WHAT TO WORK ON >>
Would you reproduce the whole listing exactly, dropping any pictures it holds?

EXTRACTED INFORMATION >>
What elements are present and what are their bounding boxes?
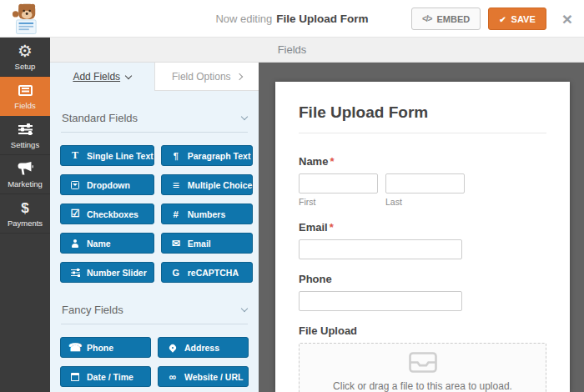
sidebar-item-fields[interactable]: Fields <box>0 77 50 116</box>
section-title: Standard Fields <box>62 112 138 124</box>
megaphone-icon <box>18 161 33 177</box>
save-button[interactable]: SAVE <box>488 8 546 30</box>
file-dropzone[interactable]: Click or drag a file to this area to upl… <box>299 343 546 392</box>
tab-add-fields[interactable]: Add Fields <box>50 63 154 91</box>
preview-field-email[interactable]: Email* <box>299 221 546 259</box>
field-button-website-url[interactable]: Website / URL <box>158 366 249 387</box>
preview-field-phone[interactable]: Phone <box>299 273 546 311</box>
phone-input[interactable] <box>299 291 462 311</box>
field-button-recaptcha[interactable]: reCAPTCHA <box>161 262 254 283</box>
name-first-column: First <box>299 173 378 207</box>
field-button-label: Checkboxes <box>87 209 138 219</box>
hash-icon <box>171 209 181 219</box>
field-button-label: Phone <box>87 343 113 353</box>
standard-fields-grid: Single Line Text Paragraph Text Dropdown… <box>50 145 259 283</box>
toolbar-title: Fields <box>278 43 307 56</box>
required-asterisk: * <box>330 155 334 168</box>
header-actions: </> EMBED SAVE × <box>411 0 576 38</box>
sliders-icon <box>18 122 33 138</box>
add-fields-panel: Add Fields Field Options Standard Fields… <box>50 63 259 392</box>
chevron-down-icon <box>241 113 248 120</box>
dropzone-text: Click or drag a file to this area to upl… <box>333 380 512 392</box>
field-button-date-time[interactable]: Date / Time <box>60 366 151 387</box>
field-button-single-line-text[interactable]: Single Line Text <box>60 145 154 166</box>
tab-field-options[interactable]: Field Options <box>154 63 259 91</box>
divider <box>61 324 248 324</box>
now-editing-label: Now editing <box>215 13 272 25</box>
field-button-phone[interactable]: Phone <box>60 337 151 358</box>
check-square-icon <box>70 209 80 219</box>
sidebar-item-label: Settings <box>11 140 39 149</box>
field-label-text: Name <box>299 155 328 168</box>
first-name-input[interactable] <box>299 173 378 193</box>
field-button-label: Address <box>184 343 219 353</box>
field-button-label: Numbers <box>188 209 226 219</box>
preview-field-name[interactable]: Name* First Last <box>299 155 546 207</box>
name-last-column: Last <box>385 173 465 207</box>
field-button-checkboxes[interactable]: Checkboxes <box>60 204 154 224</box>
field-button-number-slider[interactable]: Number Slider <box>60 262 154 283</box>
field-button-label: Multiple Choice <box>188 180 253 190</box>
field-label: Phone <box>299 273 546 285</box>
field-label-text: File Upload <box>299 324 357 337</box>
field-label-text: Email <box>299 221 328 234</box>
gear-icon <box>18 43 33 59</box>
field-button-numbers[interactable]: Numbers <box>161 204 254 224</box>
preview-field-file-upload[interactable]: File Upload Click or drag a file to this… <box>299 324 546 392</box>
first-sublabel: First <box>299 197 378 207</box>
field-label: Email* <box>299 221 546 234</box>
section-fancy-fields[interactable]: Fancy Fields <box>50 304 259 316</box>
sidebar-item-settings[interactable]: Settings <box>0 116 50 155</box>
text-height-icon <box>70 151 80 161</box>
field-label: File Upload <box>299 324 546 337</box>
chevron-down-icon <box>125 72 132 78</box>
pilcrow-icon <box>171 151 181 161</box>
field-button-email[interactable]: Email <box>161 233 254 254</box>
sidebar-item-marketing[interactable]: Marketing <box>0 155 50 194</box>
slider-icon <box>70 268 80 278</box>
sidebar-item-setup[interactable]: Setup <box>0 38 50 77</box>
chevron-down-icon <box>241 305 248 312</box>
sidebar-item-label: Payments <box>8 219 43 228</box>
embed-button[interactable]: </> EMBED <box>411 8 481 30</box>
close-icon[interactable]: × <box>559 10 576 28</box>
chevron-right-icon <box>235 73 242 79</box>
form-name: File Upload Form <box>276 13 368 25</box>
field-button-paragraph-text[interactable]: Paragraph Text <box>161 145 254 166</box>
dollar-icon <box>21 200 28 216</box>
field-button-dropdown[interactable]: Dropdown <box>60 174 154 195</box>
map-marker-icon <box>168 343 178 353</box>
field-button-name[interactable]: Name <box>60 233 154 254</box>
sidebar-item-payments[interactable]: Payments <box>0 194 50 234</box>
field-button-address[interactable]: Address <box>158 337 249 358</box>
sidebar-item-label: Marketing <box>8 179 43 188</box>
field-button-label: Paragraph Text <box>188 151 251 161</box>
form-preview-area: File Upload Form Name* First Last Email* <box>259 63 584 392</box>
email-input[interactable] <box>299 239 462 259</box>
divider <box>299 133 546 133</box>
preview-form-title[interactable]: File Upload Form <box>299 103 546 122</box>
field-button-multiple-choice[interactable]: Multiple Choice <box>161 174 254 195</box>
field-button-label: Number Slider <box>87 268 147 278</box>
field-button-label: Single Line Text <box>87 151 154 161</box>
section-standard-fields[interactable]: Standard Fields <box>50 112 259 124</box>
save-button-label: SAVE <box>511 14 536 24</box>
caret-square-down-icon <box>70 180 80 190</box>
field-button-label: Website / URL <box>184 372 243 382</box>
last-name-input[interactable] <box>385 173 465 193</box>
field-label: Name* <box>299 155 546 168</box>
builder-sidebar: Setup Fields Settings Marketing Payments <box>0 38 50 392</box>
tab-field-options-label: Field Options <box>172 71 231 83</box>
tab-add-fields-label: Add Fields <box>73 71 120 83</box>
code-icon: </> <box>422 14 431 23</box>
link-icon <box>168 372 178 382</box>
required-asterisk: * <box>330 221 334 234</box>
envelope-icon <box>171 239 181 249</box>
recaptcha-g-icon <box>171 268 181 278</box>
field-button-label: reCAPTCHA <box>188 268 239 278</box>
section-title: Fancy Fields <box>62 304 123 316</box>
form-preview-panel: File Upload Form Name* First Last Email* <box>275 82 570 392</box>
field-button-label: Name <box>87 239 111 249</box>
fancy-fields-grid: Phone Address Date / Time Website / URL <box>50 337 259 387</box>
phone-icon <box>70 343 80 353</box>
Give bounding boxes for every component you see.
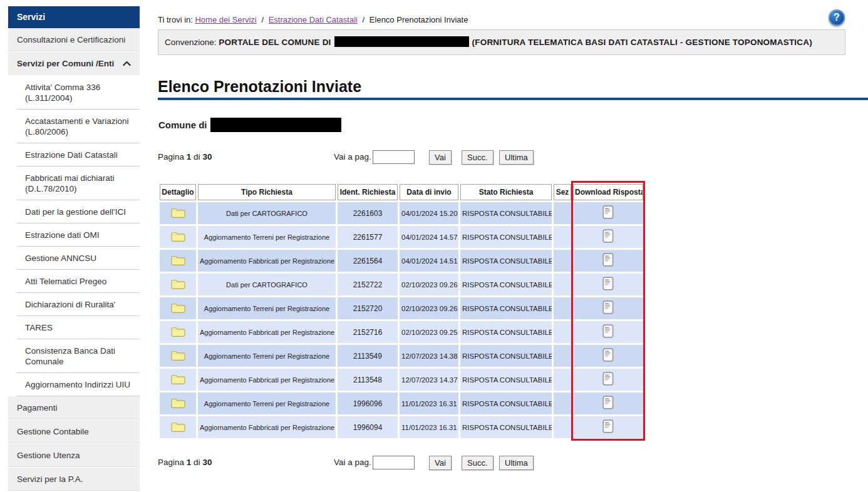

COMPLETED TASK >>
What elements are present and what are their bounding boxes?
sidebar-item-fields[interactable]: Fields <box>0 77 50 116</box>
section-title: Standard Fields <box>62 112 138 124</box>
megaphone-icon <box>18 161 33 177</box>
save-button[interactable]: SAVE <box>488 8 546 30</box>
file-dropzone[interactable]: Click or drag a file to this area to upl… <box>299 343 546 392</box>
tab-add-fields[interactable]: Add Fields <box>50 63 154 91</box>
preview-field-email[interactable]: Email* <box>299 221 546 259</box>
field-button-website-url[interactable]: Website / URL <box>158 366 249 387</box>
preview-field-phone[interactable]: Phone <box>299 273 546 311</box>
phone-input[interactable] <box>299 291 462 311</box>
field-button-recaptcha[interactable]: reCAPTCHA <box>161 262 254 283</box>
name-first-column: First <box>299 173 378 207</box>
field-button-label: Checkboxes <box>87 209 138 219</box>
hash-icon <box>171 209 181 219</box>
field-button-label: Phone <box>87 343 113 353</box>
standard-fields-grid: Single Line Text Paragraph Text Dropdown… <box>50 145 259 283</box>
toolbar-title: Fields <box>278 43 307 56</box>
required-asterisk: * <box>330 155 334 168</box>
header-actions: </> EMBED SAVE × <box>411 0 576 38</box>
sliders-icon <box>18 122 33 138</box>
add-fields-panel: Add Fields Field Options Standard Fields… <box>50 63 259 392</box>
chevron-down-icon <box>241 113 248 120</box>
dropzone-text: Click or drag a file to this area to upl… <box>333 380 512 392</box>
field-button-date-time[interactable]: Date / Time <box>60 366 151 387</box>
field-button-single-line-text[interactable]: Single Line Text <box>60 145 154 166</box>
tab-field-options[interactable]: Field Options <box>154 63 259 91</box>
divider <box>61 324 248 324</box>
now-editing-label: Now editing <box>215 13 272 25</box>
field-button-phone[interactable]: Phone <box>60 337 151 358</box>
check-square-icon <box>70 209 80 219</box>
sidebar-item-label: Settings <box>11 140 39 149</box>
field-label-text: Name <box>299 155 328 168</box>
first-name-input[interactable] <box>299 173 378 193</box>
field-button-label: Address <box>184 343 219 353</box>
field-button-label: Numbers <box>188 209 226 219</box>
preview-field-name[interactable]: Name* First Last <box>299 155 546 207</box>
name-last-column: Last <box>385 173 465 207</box>
field-button-checkboxes[interactable]: Checkboxes <box>60 204 154 224</box>
field-button-number-slider[interactable]: Number Slider <box>60 262 154 283</box>
field-button-label: Multiple Choice <box>188 180 253 190</box>
field-label: Phone <box>299 273 546 285</box>
field-label-text: File Upload <box>299 324 357 337</box>
field-label-text: Email <box>299 221 328 234</box>
gear-icon <box>18 43 33 59</box>
field-button-numbers[interactable]: Numbers <box>161 204 254 224</box>
preview-field-file-upload[interactable]: File Upload Click or drag a file to this… <box>299 324 546 392</box>
first-sublabel: First <box>299 197 378 207</box>
field-label: Email* <box>299 221 546 234</box>
section-fancy-fields[interactable]: Fancy Fields <box>50 304 259 316</box>
sidebar-item-settings[interactable]: Settings <box>0 116 50 155</box>
text-height-icon <box>70 151 80 161</box>
field-label: File Upload <box>299 324 546 337</box>
chevron-down-icon <box>125 72 132 78</box>
pilcrow-icon <box>171 151 181 161</box>
field-button-email[interactable]: Email <box>161 233 254 254</box>
sidebar-item-marketing[interactable]: Marketing <box>0 155 50 194</box>
slider-icon <box>70 268 80 278</box>
sidebar-item-setup[interactable]: Setup <box>0 38 50 77</box>
chevron-down-icon <box>241 305 248 312</box>
sidebar-item-label: Payments <box>8 219 43 228</box>
embed-button[interactable]: </> EMBED <box>411 8 481 30</box>
close-icon[interactable]: × <box>559 10 576 28</box>
chevron-right-icon <box>235 73 242 79</box>
form-name: File Upload Form <box>276 13 368 25</box>
field-button-paragraph-text[interactable]: Paragraph Text <box>161 145 254 166</box>
dollar-icon <box>21 200 28 216</box>
field-button-dropdown[interactable]: Dropdown <box>60 174 154 195</box>
map-marker-icon <box>168 343 178 353</box>
field-button-name[interactable]: Name <box>60 233 154 254</box>
sidebar-item-payments[interactable]: Payments <box>0 194 50 234</box>
field-button-address[interactable]: Address <box>158 337 249 358</box>
sidebar-item-label: Marketing <box>8 179 43 188</box>
field-button-label: Paragraph Text <box>188 151 251 161</box>
form-preview-area: File Upload Form Name* First Last Email* <box>259 63 584 392</box>
email-input[interactable] <box>299 239 462 259</box>
divider <box>299 133 546 133</box>
preview-form-title[interactable]: File Upload Form <box>299 103 546 122</box>
field-button-multiple-choice[interactable]: Multiple Choice <box>161 174 254 195</box>
field-button-label: Number Slider <box>87 268 147 278</box>
field-button-label: Single Line Text <box>87 151 154 161</box>
section-standard-fields[interactable]: Standard Fields <box>50 112 259 124</box>
save-button-label: SAVE <box>511 14 536 24</box>
caret-square-down-icon <box>70 180 80 190</box>
field-button-label: Website / URL <box>184 372 243 382</box>
last-name-input[interactable] <box>385 173 465 193</box>
field-label: Name* <box>299 155 546 168</box>
builder-sidebar: Setup Fields Settings Marketing Payments <box>0 38 50 392</box>
tab-field-options-label: Field Options <box>172 71 231 83</box>
tab-add-fields-label: Add Fields <box>73 71 120 83</box>
code-icon: </> <box>422 14 431 23</box>
link-icon <box>168 372 178 382</box>
required-asterisk: * <box>330 221 334 234</box>
envelope-icon <box>171 239 181 249</box>
recaptcha-g-icon <box>171 268 181 278</box>
field-button-label: reCAPTCHA <box>188 268 239 278</box>
section-title: Fancy Fields <box>62 304 123 316</box>
form-preview-panel: File Upload Form Name* First Last Email* <box>275 82 570 392</box>
field-button-label: Name <box>87 239 111 249</box>
fancy-fields-grid: Phone Address Date / Time Website / URL <box>50 337 259 387</box>
phone-icon <box>70 343 80 353</box>
Give bounding boxes for every component you see.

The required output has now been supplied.